Jane Herbert Wilkinson Long (July 23, 1798 – December 30, 1880) was a Texas pioneer. She owned boarding houses and a plantation in Texas. She is best known as the "Mother of Texas."

==Biography==

===Early life===
Jane Herbert Wilkinson Long was born on July 23, 1798, in Charles County, Maryland. She was a niece of General James Wilkinson; her father was James' eldest brother, William Mackall Wilkinson (c.1751–1799).

About 1811, her family moved from Maryland to the small town of Washington, Mississippi, the capital of the Mississippi Territory.

===Adult life===
She moved to Texas with her husband in the 1820s. In 1822, her husband died after being captured by Spanish/Mexican forces and she became a widow. Stephen F. Austin gave Jane grants of land in Fort Bend and Waller counties; but instead of farming, she opened a boarding house in San Felipe, Texas.

She sold part of her land in Fort Bend County, on which the town of Richmond was built. She later moved to Richmond, where she opened a boarding house and started a plantation nearby.

===Personal life===
Jane was married in Natchez, Mississippi, in 1815 to James Long, a doctor and a native of Virginia. He had led a filibuster expedition attempting to take control of Spanish Texas in 1819, and in a second attempt in April 1820 he brought his pregnant wife and 300 troops to join refugees from the first expedition on the Bolivar Peninsula near present-day Galveston. Forced to surrender along with his troops at Presidio La Bahía in October 1821, he was killed by a guard on April 8, 1822, during imprisonment in Mexico City.

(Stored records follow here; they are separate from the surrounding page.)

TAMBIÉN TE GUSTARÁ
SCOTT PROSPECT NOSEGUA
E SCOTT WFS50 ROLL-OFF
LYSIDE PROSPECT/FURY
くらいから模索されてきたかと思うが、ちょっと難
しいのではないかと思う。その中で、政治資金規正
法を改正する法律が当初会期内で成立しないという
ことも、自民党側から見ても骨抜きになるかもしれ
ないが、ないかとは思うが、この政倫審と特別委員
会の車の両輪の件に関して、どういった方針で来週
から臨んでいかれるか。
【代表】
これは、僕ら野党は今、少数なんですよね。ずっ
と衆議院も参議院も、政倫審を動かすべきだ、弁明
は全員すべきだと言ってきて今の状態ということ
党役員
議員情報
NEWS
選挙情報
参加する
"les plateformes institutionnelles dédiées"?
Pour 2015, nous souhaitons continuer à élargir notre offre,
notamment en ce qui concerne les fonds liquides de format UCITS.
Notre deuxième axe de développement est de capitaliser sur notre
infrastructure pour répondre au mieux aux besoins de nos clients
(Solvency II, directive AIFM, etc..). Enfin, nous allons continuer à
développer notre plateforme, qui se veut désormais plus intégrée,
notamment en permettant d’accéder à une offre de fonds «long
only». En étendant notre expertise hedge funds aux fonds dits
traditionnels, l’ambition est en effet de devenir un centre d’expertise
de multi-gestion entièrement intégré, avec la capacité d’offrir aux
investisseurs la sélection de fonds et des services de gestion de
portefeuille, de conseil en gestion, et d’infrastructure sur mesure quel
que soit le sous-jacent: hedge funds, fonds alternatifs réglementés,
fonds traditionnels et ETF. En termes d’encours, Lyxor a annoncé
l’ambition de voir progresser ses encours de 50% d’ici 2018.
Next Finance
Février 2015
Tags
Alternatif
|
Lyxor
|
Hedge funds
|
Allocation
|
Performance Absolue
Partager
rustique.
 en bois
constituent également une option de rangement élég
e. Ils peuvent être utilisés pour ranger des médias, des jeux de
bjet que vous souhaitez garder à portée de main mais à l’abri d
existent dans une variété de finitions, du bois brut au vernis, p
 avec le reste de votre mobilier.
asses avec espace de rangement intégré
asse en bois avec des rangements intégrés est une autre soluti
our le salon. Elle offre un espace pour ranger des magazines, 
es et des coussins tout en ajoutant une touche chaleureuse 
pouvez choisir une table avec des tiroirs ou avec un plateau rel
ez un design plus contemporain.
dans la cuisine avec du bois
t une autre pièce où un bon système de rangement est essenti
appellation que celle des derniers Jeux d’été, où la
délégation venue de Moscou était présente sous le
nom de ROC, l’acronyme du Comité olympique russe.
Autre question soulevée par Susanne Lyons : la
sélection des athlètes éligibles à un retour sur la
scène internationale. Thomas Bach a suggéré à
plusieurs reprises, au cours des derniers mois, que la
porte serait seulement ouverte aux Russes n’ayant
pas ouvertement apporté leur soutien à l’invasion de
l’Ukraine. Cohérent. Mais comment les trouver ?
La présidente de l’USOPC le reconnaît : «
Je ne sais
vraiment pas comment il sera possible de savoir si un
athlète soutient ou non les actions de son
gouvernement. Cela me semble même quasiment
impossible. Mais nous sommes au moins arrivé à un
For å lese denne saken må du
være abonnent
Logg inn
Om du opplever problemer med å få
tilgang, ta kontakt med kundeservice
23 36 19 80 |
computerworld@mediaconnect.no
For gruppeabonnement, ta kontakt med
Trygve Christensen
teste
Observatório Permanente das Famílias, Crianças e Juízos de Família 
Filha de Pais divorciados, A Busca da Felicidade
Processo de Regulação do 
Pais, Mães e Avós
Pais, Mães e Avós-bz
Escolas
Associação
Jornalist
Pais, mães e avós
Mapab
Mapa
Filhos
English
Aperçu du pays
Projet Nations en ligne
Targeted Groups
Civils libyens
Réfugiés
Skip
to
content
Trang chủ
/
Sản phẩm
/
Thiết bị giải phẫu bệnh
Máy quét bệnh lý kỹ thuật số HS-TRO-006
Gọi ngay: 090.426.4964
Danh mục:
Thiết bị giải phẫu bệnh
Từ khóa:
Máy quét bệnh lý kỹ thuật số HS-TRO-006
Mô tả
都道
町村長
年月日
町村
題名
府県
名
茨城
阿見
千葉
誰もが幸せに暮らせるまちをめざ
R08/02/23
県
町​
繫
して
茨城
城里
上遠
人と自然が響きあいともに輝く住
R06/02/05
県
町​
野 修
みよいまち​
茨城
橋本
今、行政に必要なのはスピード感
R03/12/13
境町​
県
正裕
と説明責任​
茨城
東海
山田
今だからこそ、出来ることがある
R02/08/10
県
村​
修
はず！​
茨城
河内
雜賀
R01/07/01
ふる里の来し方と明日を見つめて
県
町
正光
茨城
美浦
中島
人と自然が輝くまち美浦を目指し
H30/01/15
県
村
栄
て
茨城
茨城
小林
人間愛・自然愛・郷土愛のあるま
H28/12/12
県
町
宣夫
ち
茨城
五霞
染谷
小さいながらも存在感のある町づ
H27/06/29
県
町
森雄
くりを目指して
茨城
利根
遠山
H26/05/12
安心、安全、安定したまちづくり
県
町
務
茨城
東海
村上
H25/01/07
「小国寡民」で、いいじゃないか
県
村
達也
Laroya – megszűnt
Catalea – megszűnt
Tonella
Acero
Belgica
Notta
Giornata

Meanwhile, left behind at Bolivar Point (now Port Bolivar), Jane gave birth on December 21, 1821, to her third child, Mary James Long, with her only slave, Kian, helping. Throughout a long winter, they and her children struggled as she waited for her husband's return. At one point, several Karankawa Indians appeared, but she fired a cannon each day to make them think there was an army stationed there. Together Jane and Kian fought starvation for weeks, hunting their own game, fishing and gathering oysters, until the news of her husband's death finally reached her during the spring, whereupon they headed out. She then left Texas but returned in the later 1820s as a bona fide colonist.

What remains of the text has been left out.